Notre humaine santé est indissociable du soin que nous prenons de notre commune sociabilité. Et l’apéro, c’est précisément le moment suspendu, incertain, où le cours usuel, mécanique, de nos relations avec les autres déraille. Quelque chose d’imprévisible, aussi imprévisible que les hommes, commence lorsque les convives se rassemblent autour de la table basse et commence à picorer des cacahuètes. L’apéro introduit un temps nouveau dans la journée, il déverrouille (« ap-veru », du latin veru, « gond », selon le linguiste Julius Pokorny), il « ouvre », littéralement, un nouvel horizon, commun, d’invention, d’imagination. On « refait le monde. » Qu’aperire partage la même racine que pario, « mettre au monde », « enfanter » est tout sauf un hasard de ce point de vue : la natalité est, par excellence, l’événement qui renouvelle le réel.
Poussons encore un peu l’exploration étymologique.
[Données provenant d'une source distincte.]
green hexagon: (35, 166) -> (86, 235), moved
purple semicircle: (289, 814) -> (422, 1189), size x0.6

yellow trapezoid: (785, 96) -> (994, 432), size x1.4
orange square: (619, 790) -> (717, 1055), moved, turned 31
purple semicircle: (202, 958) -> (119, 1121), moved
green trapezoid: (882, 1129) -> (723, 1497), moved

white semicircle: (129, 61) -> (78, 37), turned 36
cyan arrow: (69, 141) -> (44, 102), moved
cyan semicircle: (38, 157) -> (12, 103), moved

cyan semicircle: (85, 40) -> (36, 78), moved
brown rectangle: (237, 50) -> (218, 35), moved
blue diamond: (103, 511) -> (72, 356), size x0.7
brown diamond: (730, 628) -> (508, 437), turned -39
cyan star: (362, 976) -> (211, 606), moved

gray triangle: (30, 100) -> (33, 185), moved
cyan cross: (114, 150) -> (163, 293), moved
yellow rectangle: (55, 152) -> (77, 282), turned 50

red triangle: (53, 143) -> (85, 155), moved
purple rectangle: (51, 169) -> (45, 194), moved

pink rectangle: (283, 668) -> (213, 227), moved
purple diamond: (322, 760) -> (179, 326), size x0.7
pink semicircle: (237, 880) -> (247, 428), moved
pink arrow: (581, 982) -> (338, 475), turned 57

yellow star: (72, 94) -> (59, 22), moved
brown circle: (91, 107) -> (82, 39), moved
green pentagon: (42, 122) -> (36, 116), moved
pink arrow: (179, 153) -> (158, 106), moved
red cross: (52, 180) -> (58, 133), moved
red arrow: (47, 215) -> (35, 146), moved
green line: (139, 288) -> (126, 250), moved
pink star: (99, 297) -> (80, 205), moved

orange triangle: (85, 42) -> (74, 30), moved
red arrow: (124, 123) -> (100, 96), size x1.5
Aperire et pario possèdent un autre cousin étymologique : Parca, les Parques, ces déesses romaines du destin qui assignent, à chaque être, le temps limité de leur existence. Les puissances du destin ouvrent le monde parce qu’elles décident de son devenir. Mouvement mystérieux, inexplicable, qui a fini par réunir les amis autour d’un bon verre de vin et de quelques tranches de charcuterie. De cette loi secrète, nous ne saurons jamais rien : nous ne pouvons que l’accepter, l’embrasser. « Amor fati », « amour du destin », disait Nietzsche. Tel est bien l’esprit de l’apéro : apprécier ce qui nous est donné, ce qui nous échoit, et dont nous oublions la joie simple lorsque nous sommes entraînés dans le rythme effréné du monde. Les verres levés par les convives auraient presque des airs de libations romaines ! L’apéro, c’est sacré.